NIFI-14123: support kafka tombstone with USE_WRAPPER strategy by babubabu · Pull Request #9604 · apache/nifi

babubabu · 2024-12-30T13:00:36Z

Add possibility to leave out the "value" attribute in flowfile wrapper to support publishing kafka tombstones. With this solution, we support a wrapper either completely without the "value" attribute or with "value: null". The JSON Reader and AVRO Set writer support null values out-of-the-box

Summary

NIFI-14123
NIFI-14122

Tracking

Please complete the following tracking steps prior to pull request creation.

Issue Tracking

Apache NiFi Jira issue created

Pull Request Tracking

Pull Request title starts with Apache NiFi Jira issue number, such as NIFI-00000
Pull Request commit message starts with Apache NiFi Jira issue number, as such NIFI-00000

Pull Request Formatting

Pull Request based on current revision of the main branch
Pull Request refers to a feature branch with one commit containing changes

Verification

Please indicate the verification steps performed prior to pull request creation.

Build

Build completed using mvn clean install -P contrib-check
- JDK 21

Licensing

New dependencies are compatible with the Apache License 2.0 according to the License Policy
New dependencies are documented in applicable LICENSE and NOTICE files

Documentation

Documentation formatting appears as expected in rendered files

greyp9 · 2025-01-01T00:33:58Z

Hi @babubabu; thanks for the contribution!
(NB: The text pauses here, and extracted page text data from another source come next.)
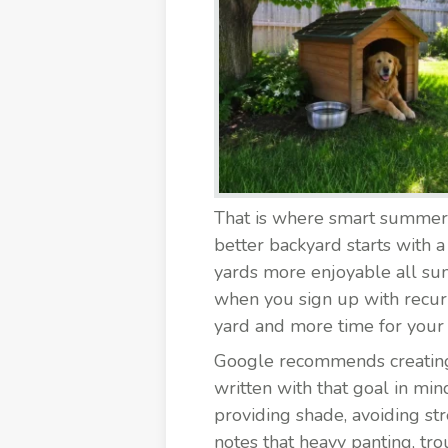
That is where smart summer h
better backyard starts with 
yards more enjoyable all sum
when you sign up with recurr
yard and more time for your
Google recommends creating he
written with that goal in min
providing shade, avoiding s
notes that heavy panting, tro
Looks like the "integration-tests" CI failed on this PR for the new test that was added. You can easily run this single test (after a full build) with a command line something like this:

nifi/nifi-extension-bundles/nifi-kafka-bundle % mvn verify -P integration-tests -pl nifi-kafka-3-integration -Dit.test=PublishKafkaWrapperX6IT

babubabu · 2025-01-01T01:10:28Z

Hi @greyp9 ,
Thanks for your response. Yes I saw it, but couldn't fix it easily yesterday. I'm on it at 2nd Jan ;-)
Happy new year :-)

babubabu · 2025-01-01T20:54:18Z

Hello @greyp9,
I fixed the test setup, now it should work ;-)
Can you please review it again?

Add possibility to leave out the "value" attribute in flowfile wrapper to support publishing kafka tombstones. With this solution, we support a wrapper either completely without the "value" attribute or with "value: null". The JSON Reader and AVRO Set writer support null values out-of-the-box

babubabu · 2025-01-02T07:19:05Z

Fixed checkstyle violations and rebased to current main

greyp9 · 2025-01-02T18:18:42Z

Hello @greyp9, I fixed the test setup, now it should work ;-) Can you please review it again?

I just started the automation.

It looks like there is a bit of additional nuance related to the kafka.tombstone FlowFile attribute. As you noted in the JIRA, this field is currently unused.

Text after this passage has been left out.